Shares of truck-trailer manufacturer Wabash National Corporation (WNC 2.70%) are down 11.8% as of 2:00 p.m. EDT today. The reason for today's decline is tied to the company's earnings, which Wabash reported after the close yesterday.

So what 

As is the case with any significant post-earnings price move, today's plunge relates to missing expectations. The company's revenue of $435 million and per-share earnings of $0.37 both missed expectations. Those results were also well below Wabash's results from the same quarter last year. To add insult to injury, management narrowed its 2017 earnings guidance from $1.44 to $1.56 per share to $1.44 to $1.50 per share.  

trailer truck at sunset

Image source: Getty Images.

Backing out the lens, though, this market reaction seems a bit overdone. To compare these results to the prior-year's results and say that this one was a failure seems a bit shortsighted when you consider that Q2 2016 was the best quarter in the company's history.

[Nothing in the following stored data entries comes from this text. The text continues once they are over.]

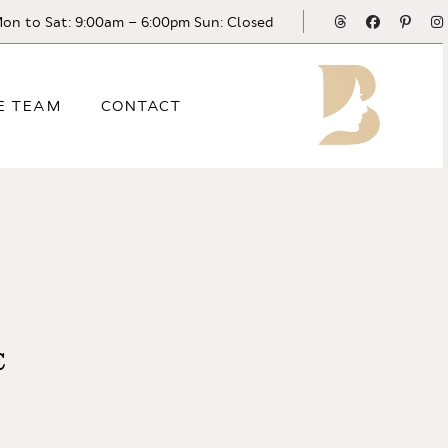
Threads
Facebook
Pinte
on to Sat: 9:00am – 6:00pm Sun: Closed
E TEAM
CONTACT
C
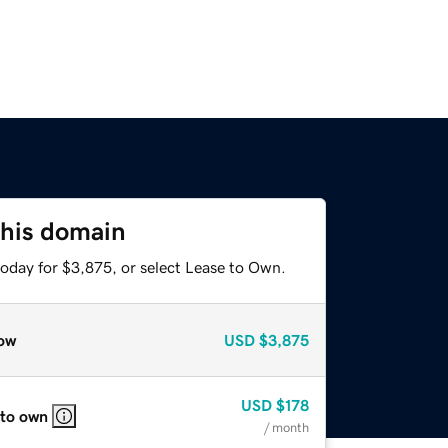
this domain
today for $3,875, or select Lease to Own.
ow
USD
$3,875
USD
$178
 to own
/ month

Also, fiscal first-quarter results were weaker than these, but Wall Street decided to pump up shares by 10% after the prior-quarter's results. What's more, Wabash's management also revised its guidance for trailers shipped this quarter to 53,000 to 56,000. Yet, when the company announces that it has slightly better results and narrows its earnings guidance, it merits an 11% drop?

Now what

This stock-price drop doesn't seem to coincide with what's going on at Wabash National right now. Perhaps the truck-trailer market has hit a high point, and the company's sales will deteriorate from here. If that's the case, then Wall Street would have a reason to sell off this stock. Looking at Wabash's results, though, it seems that the trailer market is in okay shape for at least the rest of the year, and tank trailers could see a nice boost as the petrochemical manufacturing boom hits the Gulf Coast.

Also, the company seems to be in a great financial position to keep its share repurchases going for a while, as well as fund its dividend to shareholders. For those invested in Wabash at the moment, yesterday's earnings and today's stock-price reaction are hardly enough to change the investment thesis.